▶ _Required work_: Scan the records for the string "Vægarmatur" and copy every line that holds it.

▶ _Records provided_:
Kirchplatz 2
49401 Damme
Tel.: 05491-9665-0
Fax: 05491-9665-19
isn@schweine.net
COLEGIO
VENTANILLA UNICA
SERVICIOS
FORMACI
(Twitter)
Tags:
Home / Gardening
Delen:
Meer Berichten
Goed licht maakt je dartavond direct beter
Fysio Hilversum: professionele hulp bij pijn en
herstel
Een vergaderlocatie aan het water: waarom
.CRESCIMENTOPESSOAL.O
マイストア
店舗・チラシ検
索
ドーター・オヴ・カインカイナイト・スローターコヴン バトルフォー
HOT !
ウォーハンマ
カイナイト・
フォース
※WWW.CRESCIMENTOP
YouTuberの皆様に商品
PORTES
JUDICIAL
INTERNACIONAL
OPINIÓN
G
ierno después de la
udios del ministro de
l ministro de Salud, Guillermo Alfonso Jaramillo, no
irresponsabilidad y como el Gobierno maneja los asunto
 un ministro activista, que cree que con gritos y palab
* * *
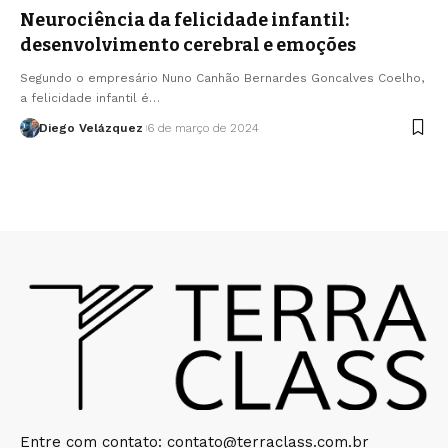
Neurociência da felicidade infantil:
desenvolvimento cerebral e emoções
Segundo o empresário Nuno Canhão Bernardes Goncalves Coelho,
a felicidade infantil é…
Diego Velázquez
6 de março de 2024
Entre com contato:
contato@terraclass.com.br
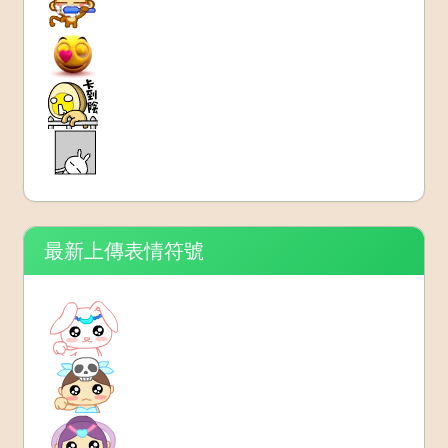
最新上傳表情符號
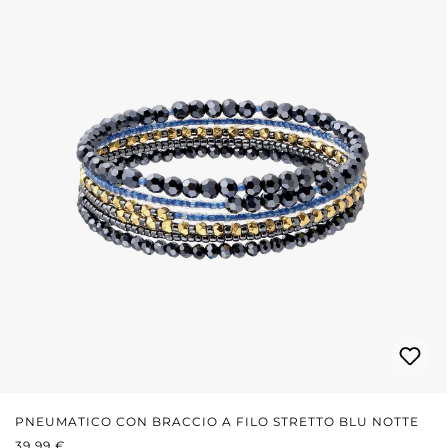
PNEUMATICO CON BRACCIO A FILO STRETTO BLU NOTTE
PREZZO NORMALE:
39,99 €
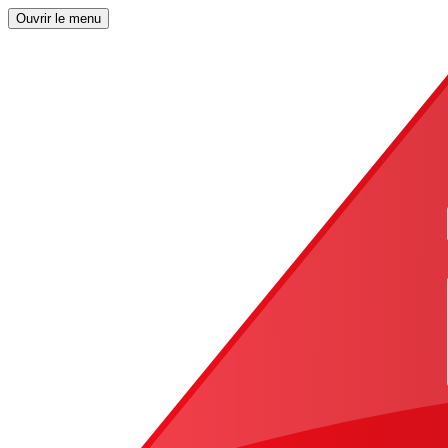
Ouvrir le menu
---
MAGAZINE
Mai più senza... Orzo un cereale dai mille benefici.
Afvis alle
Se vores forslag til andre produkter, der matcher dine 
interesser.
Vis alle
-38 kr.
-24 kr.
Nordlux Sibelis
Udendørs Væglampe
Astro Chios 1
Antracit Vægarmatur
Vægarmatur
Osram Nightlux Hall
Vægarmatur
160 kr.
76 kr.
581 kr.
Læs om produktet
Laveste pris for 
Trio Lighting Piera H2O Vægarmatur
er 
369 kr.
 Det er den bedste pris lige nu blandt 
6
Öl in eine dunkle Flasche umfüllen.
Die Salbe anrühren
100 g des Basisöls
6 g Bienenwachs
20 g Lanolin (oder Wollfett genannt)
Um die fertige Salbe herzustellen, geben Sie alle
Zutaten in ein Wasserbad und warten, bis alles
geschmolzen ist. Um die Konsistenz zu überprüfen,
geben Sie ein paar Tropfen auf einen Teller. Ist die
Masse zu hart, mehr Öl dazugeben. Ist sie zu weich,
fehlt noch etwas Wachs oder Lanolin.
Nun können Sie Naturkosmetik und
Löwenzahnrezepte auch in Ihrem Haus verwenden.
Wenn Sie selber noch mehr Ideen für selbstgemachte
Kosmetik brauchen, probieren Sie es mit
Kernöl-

▶ _Written solution_:
Antracit Vægarmatur
Vægarmatur
Vægarmatur
Trio Lighting Piera H2O Vægarmatur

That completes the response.